Federated Web Rings and Link Sharing
Historically I have struggled to maintain a decent list of bookmarks in any browser - for some reason putting them in the browser just means that I immediately forget that they exist at all, making the whole exercise rather pointless. So on the previous iteration of my website, I instead managed a list of links to resources that I commonly enough used, but did so infrequently enough that I would forget they existed before needing them again.
This works well enough for me and could act as a bit of a directory for others, but I thought “wouldn’t it be neat if we could all work on a big curated list of links we individually found interesting, then have them automatically joined together for indexing and searching?” - and yes slightly younger me, it would indeed. The mechanics for this to work are pretty simple too; if we know where a ‘far’ site keeps its list, and we agree on a format, we can wander that list as well, then; using that list we can wander the new links, and so forth until we have a complete list, or get bored following links.
This results in a kind of ‘federated link directory’ with hand picked links that folks have discovered over time, and from wherever you enter the graph from, you get only URLs that are federated from another peer, and so get slightly different resultant list views. With the addition of a few ‘core’ peers acting as master-ish lists, you can also get a pretty complete view of the whole network.
So I set out to implement this on my site here, so starting with a JSON object, where each key is a link at the top level; we end up with the simplest implementation like so:
The file should exist at /webgraph.json (by convention) but can be overridden by setting the
webgraph property for a link entry.
As each link is an object, we can then add optional metadata to each one, allowing us to refine the entry, so a more complex example for a single site might look like this:
"title": "An example website",
"tags": [ "example", "web", "testing" ],
"description": "This is just an example website, used mostly for testing",
The individual properties and their types are described below.
The entries in this object can then be used in a couple of ways:
- The ‘local’ site can use this to generate a links page, to just have a public set of bookmarks without spidering at all; this is the simplest case.
- Any WebGraph spider that gets linked to the JSON can now add the links to its directory, and also follow them if they’re defined as having additional graph files.
- A WebGraph spider can use the data here to build a more interactive, searchable list of links for a bigger directory.
I’ve implemented a proof-of-concept spider over at the WebGraph page on this site which will attempt to check the graph periodically and update a simple directory list of links. In the future I’d like to expand this to include search functions, but for now it just presents everything in a flat list.
"webgraph": "/webgraph.json" A site-local path; the WebGraph URL. If omitted this site is not wandered to build the link graph.
Its worth noting that this does not have to be a bare .json file, but could just as easily be any other valid URL that returns a JSON object. For smaller sites I envisage that the authors would maintain their own .json file and just serve this, parsing it to generate their own link lists on their local site, but for larger indexes this could easily be pulled from a database, or autogenerated from crawling internal pages for external links, for example.

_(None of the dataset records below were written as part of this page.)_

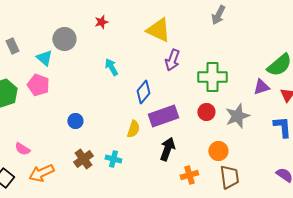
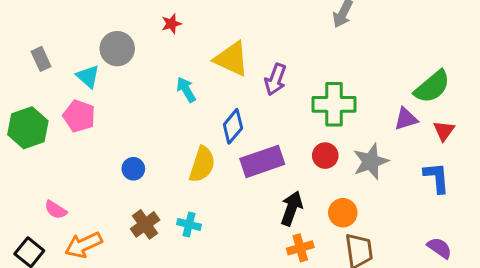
yellow triangle: (158, 30) -> (231, 59), moved
yellow semicircle: (133, 129) -> (202, 164), moved, size x1.4
black arrow: (167, 149) -> (292, 208), moved

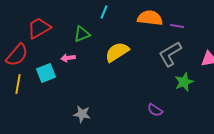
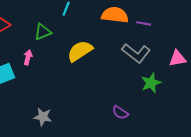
gray L-shape: (170, 54) -> (136, 53), turned -112
pink arrow: (68, 58) -> (28, 57), turned 112

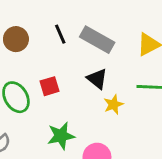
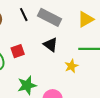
yellow star: (114, 104) -> (71, 66), moved

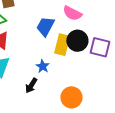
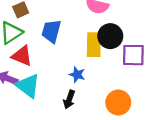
blue trapezoid: (45, 26) -> (51, 31), moved
purple square: (100, 47) -> (133, 55), moved

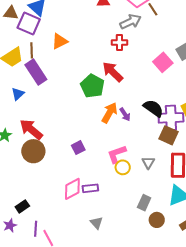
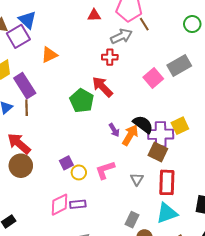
purple square: (29, 24) -> (18, 36), turned 35
brown line: (32, 50) -> (27, 108), moved
orange arrow: (110, 113) -> (130, 135), moved
yellow circle: (123, 167) -> (79, 172), moved

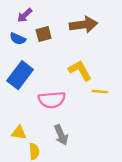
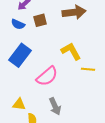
pink semicircle: (52, 100) -> (47, 76), turned -35

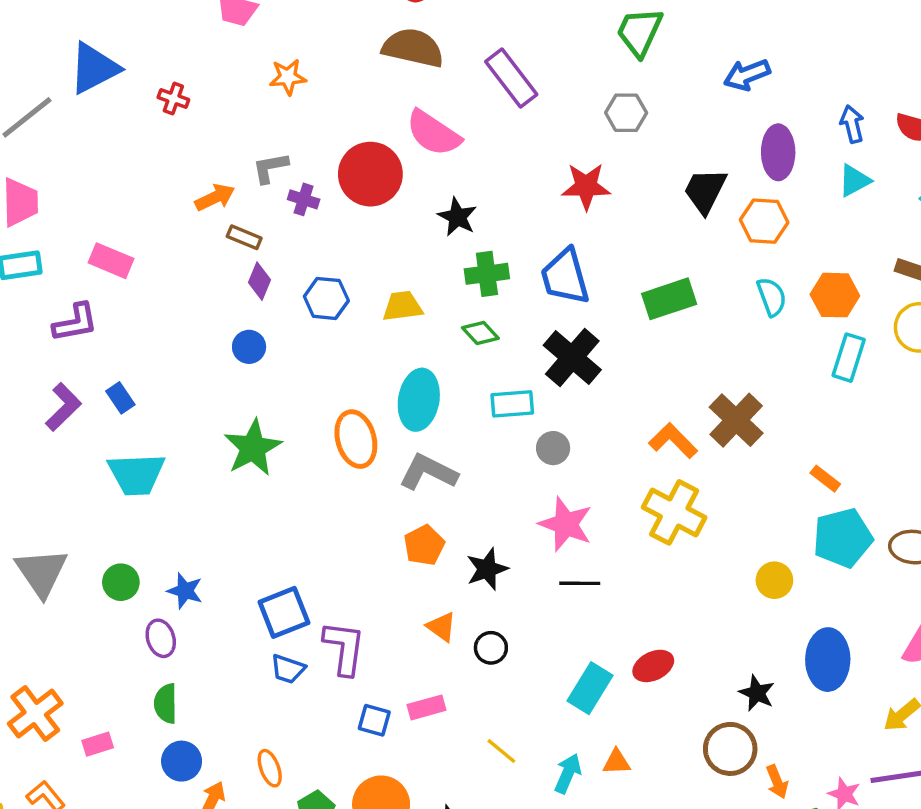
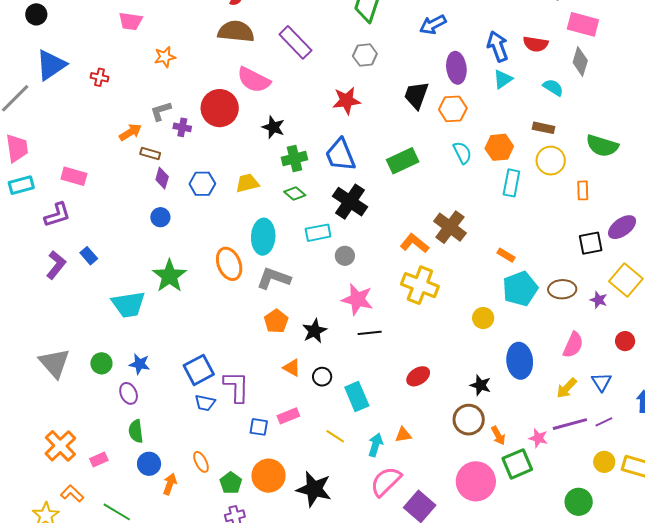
blue arrow: (852, 124) -> (498, 46), size x1.4
cyan trapezoid: (136, 474) -> (128, 304), moved
cyan rectangle: (590, 688) -> (357, 396), moved, turned -48

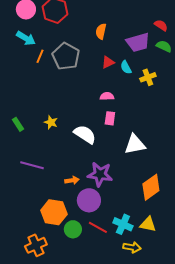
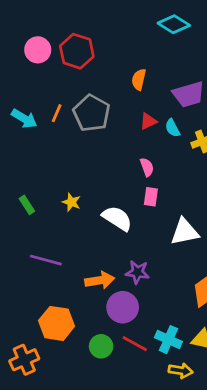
cyan arrow: (26, 38) -> (24, 119), moved
pink semicircle: (107, 96) -> (147, 167), turned 72
purple star: (100, 174) -> (137, 272), size x0.7
orange arrow: (72, 180) -> (100, 280), size x1.5
orange hexagon: (54, 212) -> (57, 323), moved
orange cross: (36, 245) -> (24, 360), moved

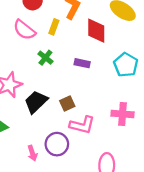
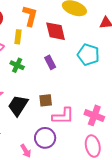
purple rectangle: (82, 63) -> (50, 62), turned 64
brown square: (67, 103) -> (46, 100), turned 32
pink cross: (123, 114) -> (94, 115), moved, turned 30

I realise that this could theoretically become extremely large, especially if there are any consolidating sites that rebuild their webgraph data as they spider, however I’m leaving this problem for ‘future John’ for now, as I’d like to see if this experiment works at all first. The graph could fairly easily be paginated however, with the addition of some kind of GET arg like
?p=2 for ‘page 2’ for example, although this would also require that the API exposed had some way of defining an upper limit for how many pages it could serve (unless we just pull until the request fails, but that feels bad to me).
"title": "The Homepage of Cool Mc'Dude" A string. The title string, otherwise the URL should be used in place of a title.
I might scrape this from the link URL later if this property is missing, but this will override that behaviour in any case. Note that right now the spider on this site will use the lexographically-ordered first-found entry for a given site, and drop any other subsequent duplicates. In the future I expect I’ll collect them all then pick the ‘best’ (for various definitions of best) value for these to display, but this behaviour is entirely up to the spider. If you don’t like the behaviour seen here, then do feel free to implement your spider however you like!
"tags": [ "friends", "cool", "dude" ] A flat string array. This is just a simple list of free-form tags, which are later collated by the spider to build tagged link groups.
This can be used in any number of ways to group links together; perhaps by country, language or region (indeed, many of my own so far have ISO country code tags), or perhaps by topic or ‘#hashtag’ maybe? I leave the specific uses of the tags for the network itself to resolve, and that they merely act as a loose way to group links together.
"description": "Some cool person's site!" A free-form string, providing a description for this URL. My spider on this site will attempt to display this if it is present, although it will filter the content if it is excessively long (actual max length to be defined) or contains bad characters (already filtered for all common ones).
"feed": "/feed.xml" A site-local path. This can be an rss feed, or sitemap.xml or equivalent schema, wandered to populate sub-page lists if present, or skipped if omitted.
I’m a little on the fence about this one, and it may well change to individual typed definitions, with a distinct
rss options for those types. Perhaps I should include this as sub-property of the larger object for a site, maybe under a
meta key, to prevent namespace pollution.